6. The embedded hydrogel microsphere carrier of claim 1, wherein: the divalent salt gel bath is one or more than two of divalent metal calcium, barium or zinc ion solutions with the mass concentration of 3.3g/L-33 g/L.

7. The embedded hydrogel microsphere carrier of claim 1, wherein: the alginate solution in the hydrogel carrier preparation method comprises one or two of sodium alginate and potassium alginate which are necessarily contained, and one or more than two of calcium alginate, barium alginate or zinc alginate which are not necessarily contained, wherein the average molecular weight of the alginate is 10kDa-10000kDa, and the molar content of guluronic acid monomers in the alginate is 20-98 percent.

8. The embedded hydrogel microsphere carrier of claim 1, wherein: the chitosan is water-soluble chitosan, including low molecular weight chitosan with molecular weight of 1KDa-10KDa, water-soluble chitosan with molecular weight of 10KDa-800KDa, and chitosan grafted with hydrophilic group; the deacetylation degree of the chitosan is 60-98%, and the formed galactose chitosan keeps the water-soluble property.

9. The use of the encapsulated hydrogel microsphere carrier of claim 1, wherein: the microsphere carrier is mainly used for embedding living cells, and after the galactose-based chitosan solution and the alginate solution are fully mixed, the mixed solution is uniformly mixed with the living cells to be embedded.
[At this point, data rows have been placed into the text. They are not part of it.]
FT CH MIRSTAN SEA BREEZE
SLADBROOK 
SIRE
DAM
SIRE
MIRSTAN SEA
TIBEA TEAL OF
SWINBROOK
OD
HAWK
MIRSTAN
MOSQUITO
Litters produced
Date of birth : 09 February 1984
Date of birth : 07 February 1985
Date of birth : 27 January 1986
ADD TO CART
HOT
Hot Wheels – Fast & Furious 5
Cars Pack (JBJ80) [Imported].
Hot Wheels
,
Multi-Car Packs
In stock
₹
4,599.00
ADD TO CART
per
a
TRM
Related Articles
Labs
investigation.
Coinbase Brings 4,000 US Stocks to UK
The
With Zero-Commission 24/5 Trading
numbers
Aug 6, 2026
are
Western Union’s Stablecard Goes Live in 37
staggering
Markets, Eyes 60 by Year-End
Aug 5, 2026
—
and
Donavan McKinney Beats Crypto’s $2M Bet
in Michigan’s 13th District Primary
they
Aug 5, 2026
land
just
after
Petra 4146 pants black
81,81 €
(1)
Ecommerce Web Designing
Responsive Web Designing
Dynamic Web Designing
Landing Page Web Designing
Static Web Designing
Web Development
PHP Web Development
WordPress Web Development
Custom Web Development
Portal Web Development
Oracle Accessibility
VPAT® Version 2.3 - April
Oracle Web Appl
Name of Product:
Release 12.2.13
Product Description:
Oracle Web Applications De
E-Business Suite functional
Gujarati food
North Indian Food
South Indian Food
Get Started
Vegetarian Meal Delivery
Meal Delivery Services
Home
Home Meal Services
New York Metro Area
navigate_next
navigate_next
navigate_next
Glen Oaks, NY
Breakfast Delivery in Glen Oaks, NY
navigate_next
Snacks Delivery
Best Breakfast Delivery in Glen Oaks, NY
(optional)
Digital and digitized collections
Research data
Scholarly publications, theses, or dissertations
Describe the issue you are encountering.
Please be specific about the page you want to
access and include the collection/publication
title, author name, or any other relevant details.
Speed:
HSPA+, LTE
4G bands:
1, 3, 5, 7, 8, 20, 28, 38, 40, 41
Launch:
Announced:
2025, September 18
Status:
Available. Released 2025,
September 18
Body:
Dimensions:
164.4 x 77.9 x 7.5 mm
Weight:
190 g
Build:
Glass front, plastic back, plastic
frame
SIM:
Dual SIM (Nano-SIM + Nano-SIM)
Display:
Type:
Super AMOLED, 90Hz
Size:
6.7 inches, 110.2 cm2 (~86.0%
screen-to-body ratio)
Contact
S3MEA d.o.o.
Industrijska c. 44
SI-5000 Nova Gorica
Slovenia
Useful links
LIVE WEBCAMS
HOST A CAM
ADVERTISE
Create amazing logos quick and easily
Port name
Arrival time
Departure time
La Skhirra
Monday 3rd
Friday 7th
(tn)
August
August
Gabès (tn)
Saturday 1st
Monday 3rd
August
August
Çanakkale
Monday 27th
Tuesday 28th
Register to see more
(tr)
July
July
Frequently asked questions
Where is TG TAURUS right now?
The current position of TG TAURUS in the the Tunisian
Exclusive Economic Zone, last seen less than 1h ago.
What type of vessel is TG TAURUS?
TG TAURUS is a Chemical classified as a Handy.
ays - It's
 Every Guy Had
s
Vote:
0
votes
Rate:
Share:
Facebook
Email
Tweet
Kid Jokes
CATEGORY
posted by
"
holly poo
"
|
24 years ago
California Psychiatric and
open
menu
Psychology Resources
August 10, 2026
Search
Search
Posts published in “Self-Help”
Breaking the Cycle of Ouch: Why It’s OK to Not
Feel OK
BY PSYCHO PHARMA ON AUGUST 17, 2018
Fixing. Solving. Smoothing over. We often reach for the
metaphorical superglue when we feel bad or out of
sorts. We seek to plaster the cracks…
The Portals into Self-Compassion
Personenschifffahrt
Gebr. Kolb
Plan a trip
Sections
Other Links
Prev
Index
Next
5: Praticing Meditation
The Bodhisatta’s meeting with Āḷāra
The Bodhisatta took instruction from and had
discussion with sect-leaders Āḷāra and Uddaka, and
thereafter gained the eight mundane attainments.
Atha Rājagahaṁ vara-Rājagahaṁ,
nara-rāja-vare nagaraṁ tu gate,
10. The use of an embedded hydrogel microsphere carrier according to claim 9, wherein: the living cells are one or more than two of isolated liver cells, stem cell differentiated cells with liver cell functions, liver cell line cells, trans-differentiated cells with liver cell functions, endothelial cells, liver Kupffer cells, hepatic stellate cells, fibroblasts and bone marrow mesenchymal stem cells which are derived from human or animals.